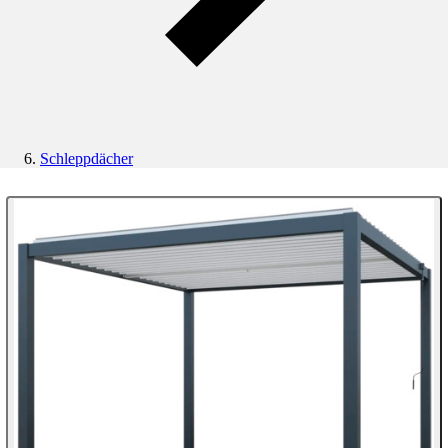
Schleppdächer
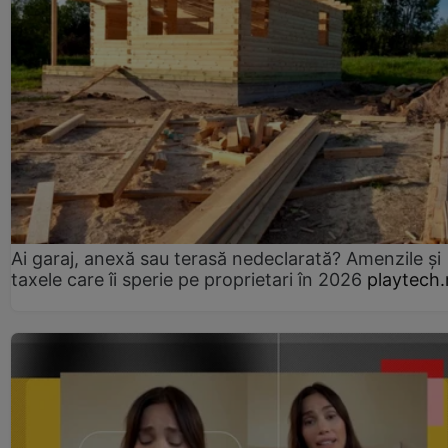
Ai garaj, anexă sau terasă nedeclarată? Amenzile și
taxele care îi sperie pe proprietari în 2026
playtech.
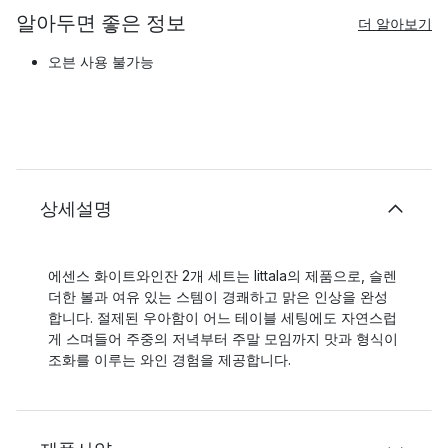
알아두면 좋은 정보
더 알아보기
오븐 사용 불가능
상세설명
에센스 화이트와인잔 2개 세트는 Iittala의 제품으로, 슬렌
더한 볼과 여유 있는 스템이 경쾌하고 맑은 인상을 완성
합니다. 절제된 우아함이 어느 테이블 세팅에도 자연스럽
게 스며들어 주중의 저녁부터 주말 모임까지 맛과 형식이
조화를 이루는 와인 경험을 제공합니다.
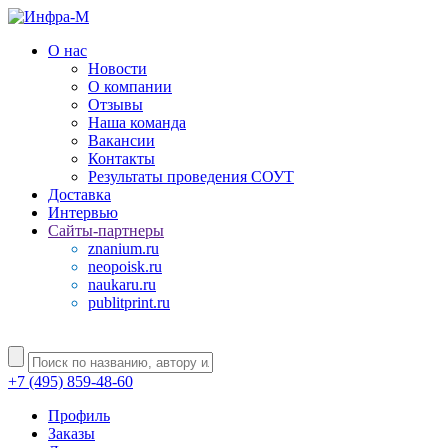
О нас
Новости
О компании
Отзывы
Наша команда
Вакансии
Контакты
Результаты проведения СОУТ
Доставка
Интервью
Сайты-партнеры
znanium.ru
neopoisk.ru
naukaru.ru
publitprint.ru
+7 (495) 859-48-60
Профиль
Заказы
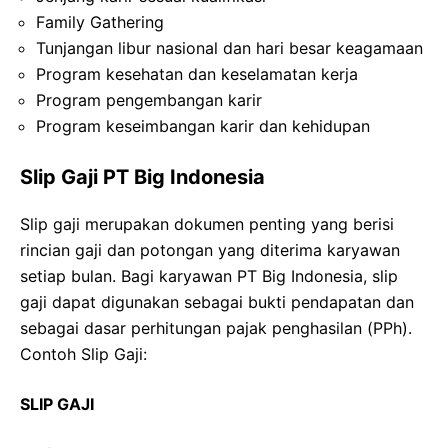
Family Gathering
Tunjangan libur nasional dan hari besar keagamaan
Program kesehatan dan keselamatan kerja
Program pengembangan karir
Program keseimbangan karir dan kehidupan
Slip Gaji PT Big Indonesia
Slip gaji merupakan dokumen penting yang berisi
rincian gaji dan potongan yang diterima karyawan
setiap bulan. Bagi karyawan PT Big Indonesia, slip
gaji dapat digunakan sebagai bukti pendapatan dan
sebagai dasar perhitungan pajak penghasilan (PPh).
Contoh Slip Gaji:
SLIP GAJI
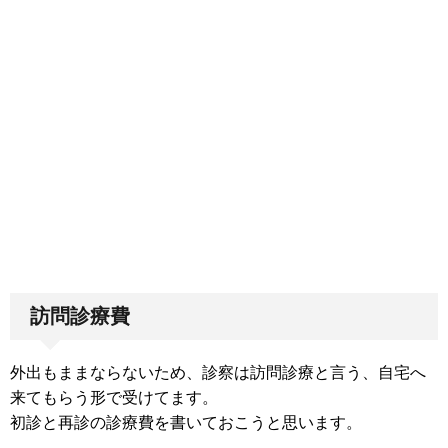
訪問診療費
外出もままならないため、診察は訪問診療と言う、自宅へ
来てもらう形で受けてます。
初診と再診の診療費を書いておこうと思います。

------------------------------------------------------------

What is needed is an exact copy of the records above, with no pictures in it.

Schleppdächer
Ai garaj, anexă sau terasă nedeclarată? Amenzile și
taxele care îi sperie pe proprietari în 2026
playtech.
알아두면 좋은 정보
더 알아보기
오븐 사용 불가능
상세설명
에센스 화이트와인잔 2개 세트는 Iittala의 제품으로, 슬렌
더한 볼과 여유 있는 스템이 경쾌하고 맑은 인상을 완성
합니다. 절제된 우아함이 어느 테이블 세팅에도 자연스럽
게 스며들어 주중의 저녁부터 주말 모임까지 맛과 형식이
조화를 이루는 와인 경험을 제공합니다.
О нас
Новости
О компании
Отзывы
Наша команда
Вакансии
Контакты
Результаты проведения СОУТ
Доставка
Интервью
Сайты-партнеры
znanium.ru
neopoisk.ru
naukaru.ru
publitprint.ru
+7 (495) 859-48-60
Профиль
Заказы
Family Gathering
Tunjangan libur nasional dan hari besar keagamaan
Program kesehatan dan keselamatan kerja
Program pengembangan karir
Program keseimbangan karir dan kehidupan
Slip Gaji PT Big Indonesia
Slip gaji merupakan dokumen penting yang berisi
rincian gaji dan potongan yang diterima karyawan
setiap bulan. Bagi karyawan PT Big Indonesia, slip
gaji dapat digunakan sebagai bukti pendapatan dan
sebagai dasar perhitungan pajak penghasilan (PPh).
Contoh Slip Gaji:
SLIP GAJI
訪問診療費
外出もままならないため、診察は訪問診療と言う、自宅へ
来てもらう形で受けてます。
初診と再診の診療費を書いておこうと思います。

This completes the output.